I dati americani da due mesi a questa parta fanno capire ad Obama che se non permetterà a Bernanke di riaprire le stamperie la rielezione è a rischio; i paesi emergenti si stanno rivelando uno dei meglio giostrati bluff finanziari della storia (almeno per i prossimi 10 anni…a proposito dell’India in BBB che ci dicono gli analisti finanziari?), un’immensa capacità produttiva a fronte di una domanda internazionale destinata a contrarsi ancora di più sotto il peso del deleveraging. L’Europa spaccata in due con recessione in doppia cifra e recessione anche nel 2012 nei paesi mediterranei.

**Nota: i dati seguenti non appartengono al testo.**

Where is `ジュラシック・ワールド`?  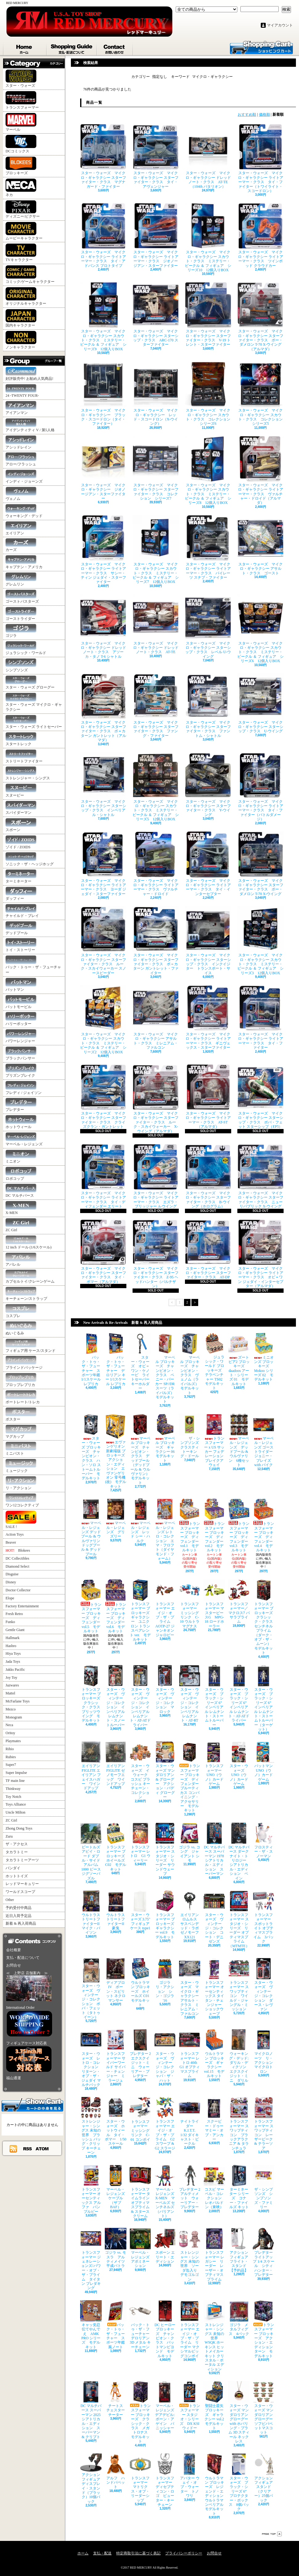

La Merkel ha forse sperato che l’economia mondiale continuasse a foraggiare l’export tedesco, mentre lo scippo delle quote di mercato dei Pigs andava avanti, ma purtroppo per la Germania il giochino si è spezzato. L’indice ZEW uscito in settimana è letteralmente imploso, passando da 10.8 a -16.9 (la caduta più forte degli ultimi 14 anni)  e crediamo questo sia solo l’inizio, ma che soprattutto mette in discussione il +1% di Pil stimato dalla Bundesbank per il 2012.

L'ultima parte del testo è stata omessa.